Jeśli spojrzeć na ten problem z punktu widzenia rozwoju współczesnego rynku, to nałożone zakazy dostaw towarów, a broń jest towarem, w swej istocie są rażącą ingerencją osób trzecich w biznes partnerski. Jednocześnie dostawcy broni są oburzeni faktem, że nakładane są zakazy nie tylko zawierania przyszłych kontraktów, co innego mogliby zrozumieć, ale także realizacji już zawartych porozumień. W takiej sytuacji całkiem możliwe jest przyznanie, że dzisiejszy świat jest w stanie, w którym zawierane transakcje mogą być blokowane przez osoby lub instytucje nie reprezentujące żadnej ze stron tych transakcji. Dzięki takiemu podejściu, mając lobby w pewnych kręgach, można dość łatwo wyeliminować swoich bezpośrednich konkurentów i zagarnąć rynki produktowe pod bardzo głośnymi okrzykami o walce o rozbrojenie na danym terytorium.
Jeśli mówimy o sytuacji w Libii, to dla Rosji staje się oczywiste, że dostawy broni na tym samym poziomie do tego państwa nie zostaną zrealizowane. Nawiasem mówiąc, wciąż jest na świecie wystarczająco dużo analityków, którzy wyjaśniają, dlaczego Francja kiedyś zdecydowała się przejąć stery operacji NATO pod romantyczną nazwą „Odyseja”. Świt . W globalnej polityce za kulisami krążą plotki, że Sarkozy był po prostu bardzo zirytowany tym, że pułkownik Kaddafi odmówił zakupu francuskiej broni i zaczął rozważać opcje zawierania kontraktów z Rosją. Wraz z interesami naftowymi i gazowymi ten czynnik można również nazwać całkiem opłacalnym.
Dziś Rosja jest pod silną presją z pomocą zachodnich mediów w sprawie dostaw broni do Syrii. Co więcej, dziennikarze amerykańscy i brytyjscy, nie zawsze wyrażając tylko swój punkt widzenia, oskarżają Moskwę o „sponsorowanie” reżimu prezydenta Assada. I znowu dowiadujemy się, że ktoś próbuje wywierać presję nie nawet na państwo, ale na biznes. Ci sami Amerykanie lubią zarzucać Rosji nadmierną presję na temat kontaktów biznesowych, ale co oni w tej sytuacji robią? Byłoby interesujące zobaczyć, jak zareagują „Gwiazdy i Pasy”, jeśli nagle zaproponują Radzie Bezpieczeństwa ONZ nałożenie embarga na dostawy broni do Izraela.

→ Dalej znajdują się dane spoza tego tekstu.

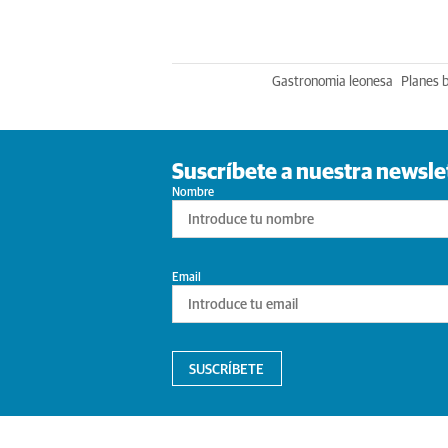
Gastronomia leonesa
Planes 
Suscríbete a nuestra newsle
Nombre
Email
SUSCRÍBETE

W takiej sytuacji Izrael niczym nie różni się od tej samej Syrii. Wojska izraelskie nieustannie bombardują palestyńskie osiedla cywilne - co nie jest powodem zakazu importu broni do Tel Awiwu. Jednak w tym przypadku można sobie wyobrazić skalę zachodniej histerii… Nawiasem mówiąc, kiedy pułkownik Kaddafi był u steru Libii, brytyjskie firmy nie wahały się dostarczać jego reżimowi broni za bardzo imponujące sumy. A dziś dziennikarze z Foggy Albion „stygmatyzują” Rosję, Chiny i inne państwa za podobne umowy. Absurdalny!..

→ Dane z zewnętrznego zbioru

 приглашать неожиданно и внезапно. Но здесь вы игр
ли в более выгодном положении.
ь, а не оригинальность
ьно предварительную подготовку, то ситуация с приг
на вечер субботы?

Tak więc dochody Rosji z powodu zakazów importu broni do niektórych krajów tylko w ciągu ostatnich 8 miesięcy tego roku spadły o kilka miliardów dolarów. Jeśli w ciągu ostatniego roku sprzedaż broni za granicę zdołała „wydobyć” prawie 12 miliardów „zielonych”, to wyniki tego roku będą mniej radosne dla rosyjskich producentów broni.

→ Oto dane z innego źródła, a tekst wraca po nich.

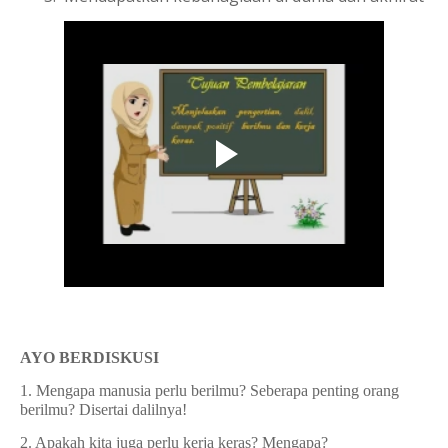
AYO BERDISKUSI
1. Mengapa manusia perlu berilmu? Seberapa penting orang
berilmu? Disertai dalilnya!
2. Apakah kita juga perlu kerja keras? Mengapa?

W związku z tym przywódcy kraju i krajowi producenci broni muszą opracować nowe niestandardowe podejścia do realizacji nakreślonych programów dostaw broni za granicę. Jeśli w najbliższym czasie takie środki nie zostaną podjęte, to Zachód może po prostu „usunąć” nasz kraj ze światowego rynku zbrojeniowego, wykorzystując w tym celu wszelkie możliwe środki.